I mention the strife and the hardship because it is true and because it is also a large part of what develops between parent and child and how we get to know one another and adapt accordingly.  How we realize that even as parents we are not always right, sometimes far from it, and the dynamic between birth and more testing times is one that affects us forever, that causes the one to without hesitation defend the other, and to even battle wits defending comical arguments.  You can talk trash to you and yours but in no way can you do that to them and theirs.

I wrote a letter to the son we dropped off last week to try and help explain why it is so painful an experience for a mother to do just that.  Along with advice for succeeding in his collegiate endeavor, I gave him a few key points about his beginnings, events that he would not remember but are what has become part of the definition of him, who he is, so that he can understand better the tears that ran down my face.  It took me two weeks to write, and it took much more out of me than that, but I think it helped him on that first night in a foreign town far away from home.  It’s been a week, and the girls, the roommates, breezy beaches, and the music have certainly done a better job to welcome him, but I know he tucked that letter away somewhere.  And I know he is stronger for having braved the reading and I am stronger for having braved the writing.

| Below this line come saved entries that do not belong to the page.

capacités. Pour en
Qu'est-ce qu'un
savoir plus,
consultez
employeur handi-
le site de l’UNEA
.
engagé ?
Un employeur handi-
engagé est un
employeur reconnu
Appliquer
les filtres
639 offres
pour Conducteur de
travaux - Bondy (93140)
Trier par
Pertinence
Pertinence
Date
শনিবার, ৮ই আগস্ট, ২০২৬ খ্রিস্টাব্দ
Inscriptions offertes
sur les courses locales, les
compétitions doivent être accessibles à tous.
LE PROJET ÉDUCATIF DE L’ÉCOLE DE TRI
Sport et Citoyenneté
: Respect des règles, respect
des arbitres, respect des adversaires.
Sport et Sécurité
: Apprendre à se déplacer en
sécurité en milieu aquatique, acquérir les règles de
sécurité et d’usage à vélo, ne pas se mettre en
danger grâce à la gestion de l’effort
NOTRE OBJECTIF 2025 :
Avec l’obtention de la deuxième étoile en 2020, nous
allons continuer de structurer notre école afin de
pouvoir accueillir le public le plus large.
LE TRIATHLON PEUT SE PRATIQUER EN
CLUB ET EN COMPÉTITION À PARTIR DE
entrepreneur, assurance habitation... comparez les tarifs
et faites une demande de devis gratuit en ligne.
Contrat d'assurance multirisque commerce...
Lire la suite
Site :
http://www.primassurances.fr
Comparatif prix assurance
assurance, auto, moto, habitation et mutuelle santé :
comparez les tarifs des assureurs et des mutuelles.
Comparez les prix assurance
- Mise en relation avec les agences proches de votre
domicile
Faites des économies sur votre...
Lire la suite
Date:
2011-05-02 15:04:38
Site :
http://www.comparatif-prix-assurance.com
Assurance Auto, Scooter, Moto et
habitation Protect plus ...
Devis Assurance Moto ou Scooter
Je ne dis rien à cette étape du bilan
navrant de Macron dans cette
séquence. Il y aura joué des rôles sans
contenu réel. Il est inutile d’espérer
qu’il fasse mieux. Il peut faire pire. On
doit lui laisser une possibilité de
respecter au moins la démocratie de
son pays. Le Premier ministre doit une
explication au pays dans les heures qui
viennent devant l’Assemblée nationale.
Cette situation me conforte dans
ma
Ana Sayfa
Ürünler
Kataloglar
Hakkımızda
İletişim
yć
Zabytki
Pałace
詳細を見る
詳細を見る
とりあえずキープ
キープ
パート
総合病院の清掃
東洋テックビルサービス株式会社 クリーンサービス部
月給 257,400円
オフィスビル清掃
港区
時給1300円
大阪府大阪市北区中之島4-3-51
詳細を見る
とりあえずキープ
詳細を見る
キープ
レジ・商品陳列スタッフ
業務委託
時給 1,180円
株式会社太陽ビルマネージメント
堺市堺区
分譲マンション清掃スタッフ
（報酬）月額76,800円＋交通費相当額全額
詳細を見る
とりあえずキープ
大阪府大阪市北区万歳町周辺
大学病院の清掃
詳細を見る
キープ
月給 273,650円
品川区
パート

I have watched my sons walk out the door aimlessly and gladly, sometimes frustration all over.  Or should I say I have gotten to watch them do that?  I would never have thought that watching your child show fits and spits of incorrect behavior would have been a privilege, but it’s all part of that crazy, that fling shot mayhem that is raising a child to become someone happy and fulfilled.  Seeing disharmony as part of the other bits, is part of the back story of your success.  Or at least that is what I am clinging to right this second.   I have one wonderful son in South Carolina living an incredible dream that I think he does appreciate where he might not have a year ago.  We have another beautiful son that now has started to steer the car, or rule his portion of our kingdom.  And what I cannot fathom even while I can, is having to take one more drive wherever it is to drop him off as well.  To embrace this loving and warm person and try to in one long hug convey the momentousness of who they are, who they have been to us and who they are to us.  And so it is only thusly conveyed.  Arm in arm, cheek to cheek and that is all.